EXERCISE INSTRUCTIONS: Repeat the entries below exactly, pictures excluded.
Start of Block
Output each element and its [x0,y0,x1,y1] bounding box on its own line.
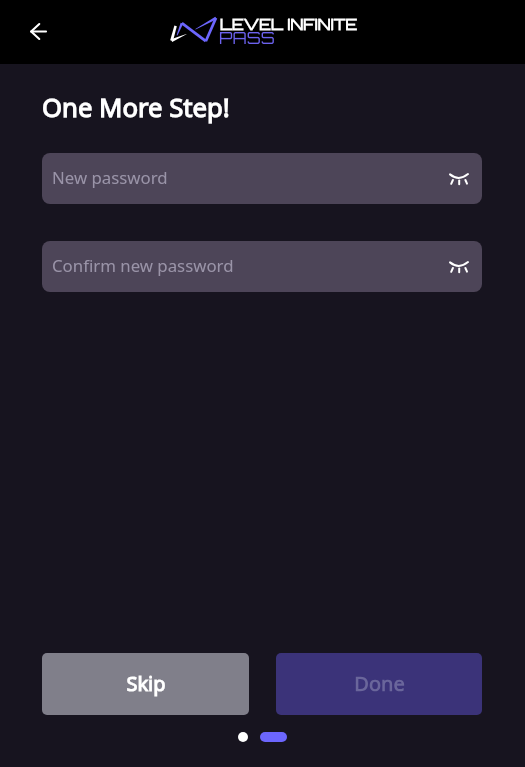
staticText: Skip [126,670,166,697]
staticText: One More Step! [42,90,230,125]
staticText: LEVEL INFINITE [220,14,358,33]
staticText: Done [354,670,405,697]
button[interactable]: New password [42,153,482,204]
button[interactable]: Skip [42,653,249,715]
staticText: New password [52,166,168,189]
button[interactable]: Back [18,11,58,51]
button[interactable]: Confirm new password [42,241,482,292]
button[interactable]: Show password [446,166,472,192]
button[interactable]: Done [276,653,482,715]
button[interactable]: Show password [446,254,472,280]
staticText: PASS [219,27,275,48]
staticText: Confirm new password [52,254,234,277]
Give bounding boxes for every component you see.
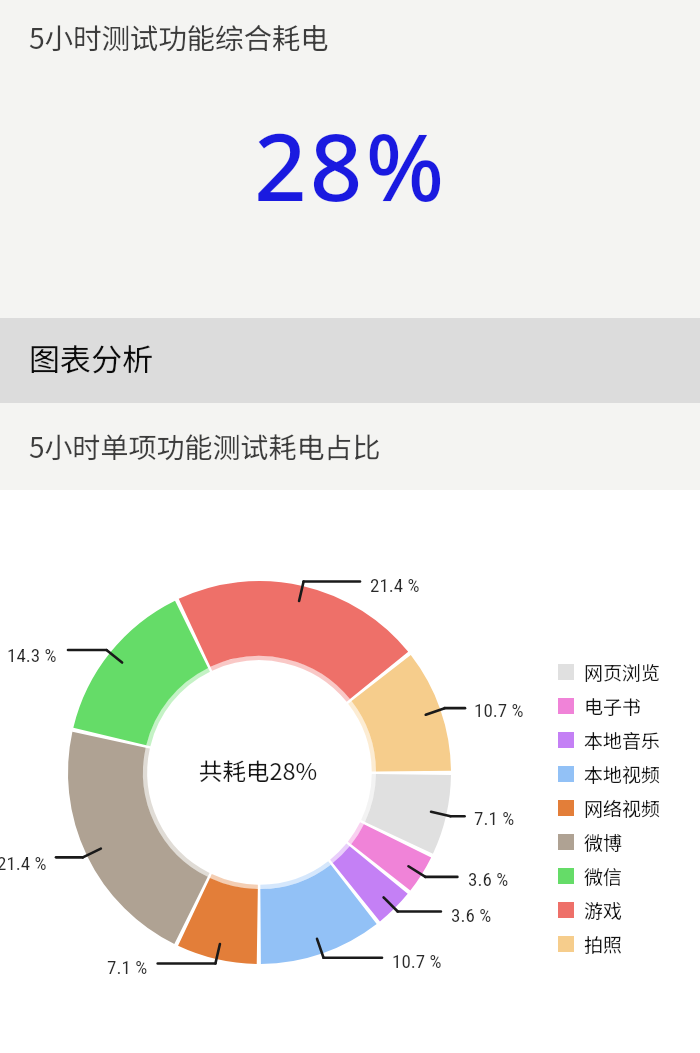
button[interactable]: Power usage donut chart — [40, 553, 480, 993]
staticText: 微博 — [584, 828, 623, 856]
button[interactable]: 本地音乐 — [558, 724, 684, 756]
staticText: 10.7 % — [474, 699, 524, 721]
button[interactable]: 网络视频 — [558, 792, 684, 824]
button[interactable]: 游戏 — [558, 894, 684, 926]
staticText: 5小时测试功能综合耗电 — [29, 16, 329, 57]
staticText: 14.3 % — [7, 644, 57, 666]
staticText: 21.4 % — [370, 574, 420, 596]
staticText: 微信 — [584, 862, 623, 890]
staticText: 游戏 — [584, 896, 623, 924]
staticText: 3.6 % — [451, 904, 492, 926]
staticText: 3.6 % — [468, 868, 509, 890]
staticText: 28% — [254, 103, 448, 228]
button[interactable]: 5小时测试功能综合耗电 — [0, 0, 700, 318]
staticText: 10.7 % — [392, 950, 442, 972]
button[interactable]: 微信 — [558, 860, 684, 892]
staticText: 电子书 — [584, 692, 642, 720]
staticText: 5小时单项功能测试耗电占比 — [29, 426, 381, 467]
staticText: 7.1 % — [107, 956, 148, 978]
staticText: 7.1 % — [474, 807, 515, 829]
button[interactable]: 图表分析 — [0, 318, 700, 403]
button[interactable]: 5小时单项功能测试耗电占比 — [0, 403, 700, 490]
staticText: 图表分析 — [29, 335, 153, 380]
staticText: 网页浏览 — [584, 658, 661, 686]
staticText: 本地视频 — [584, 760, 661, 788]
staticText: 本地音乐 — [584, 726, 661, 754]
button[interactable]: 微博 — [558, 826, 684, 858]
button[interactable]: 电子书 — [558, 690, 684, 722]
staticText: 网络视频 — [584, 794, 661, 822]
button[interactable]: 本地视频 — [558, 758, 684, 790]
button[interactable]: 拍照 — [558, 928, 684, 960]
button[interactable]: 网页浏览 — [558, 656, 684, 688]
staticText: 21.4 % — [0, 852, 47, 874]
staticText: 共耗电28% — [199, 753, 318, 787]
staticText: 拍照 — [584, 930, 623, 958]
End of Block
WORKED SOLUTION:
Output each element and its [x0,y0,x1,y1] bounding box on its own line.
staticText: Skip [126,670,166,697]
staticText: One More Step! [42,90,230,125]
staticText: LEVEL INFINITE [220,14,358,33]
staticText: Done [354,670,405,697]
button[interactable]: New password [42,153,482,204]
button[interactable]: Skip [42,653,249,715]
staticText: New password [52,166,168,189]
button[interactable]: Back [18,11,58,51]
button[interactable]: Confirm new password [42,241,482,292]
button[interactable]: Show password [446,166,472,192]
button[interactable]: Done [276,653,482,715]
button[interactable]: Show password [446,254,472,280]
staticText: PASS [219,27,275,48]
staticText: Confirm new password [52,254,234,277]
Give bounding boxes for every component you see.
button[interactable]: Power usage donut chart — [40, 553, 480, 993]
staticText: 微博 — [584, 828, 623, 856]
button[interactable]: 本地音乐 — [558, 724, 684, 756]
staticText: 10.7 % — [474, 699, 524, 721]
button[interactable]: 网络视频 — [558, 792, 684, 824]
button[interactable]: 游戏 — [558, 894, 684, 926]
staticText: 5小时测试功能综合耗电 — [29, 16, 329, 57]
staticText: 14.3 % — [7, 644, 57, 666]
staticText: 21.4 % — [370, 574, 420, 596]
staticText: 微信 — [584, 862, 623, 890]
staticText: 游戏 — [584, 896, 623, 924]
staticText: 3.6 % — [451, 904, 492, 926]
staticText: 3.6 % — [468, 868, 509, 890]
staticText: 28% — [254, 103, 448, 228]
button[interactable]: 5小时测试功能综合耗电 — [0, 0, 700, 318]
staticText: 10.7 % — [392, 950, 442, 972]
button[interactable]: 微信 — [558, 860, 684, 892]
staticText: 电子书 — [584, 692, 642, 720]
staticText: 5小时单项功能测试耗电占比 — [29, 426, 381, 467]
staticText: 7.1 % — [107, 956, 148, 978]
staticText: 7.1 % — [474, 807, 515, 829]
button[interactable]: 图表分析 — [0, 318, 700, 403]
button[interactable]: 5小时单项功能测试耗电占比 — [0, 403, 700, 490]
staticText: 图表分析 — [29, 335, 153, 380]
staticText: 网页浏览 — [584, 658, 661, 686]
staticText: 本地视频 — [584, 760, 661, 788]
staticText: 本地音乐 — [584, 726, 661, 754]
button[interactable]: 微博 — [558, 826, 684, 858]
button[interactable]: 电子书 — [558, 690, 684, 722]
staticText: 网络视频 — [584, 794, 661, 822]
button[interactable]: 本地视频 — [558, 758, 684, 790]
button[interactable]: 拍照 — [558, 928, 684, 960]
button[interactable]: 网页浏览 — [558, 656, 684, 688]
staticText: 21.4 % — [0, 852, 47, 874]
staticText: 共耗电28% — [199, 753, 318, 787]
staticText: 拍照 — [584, 930, 623, 958]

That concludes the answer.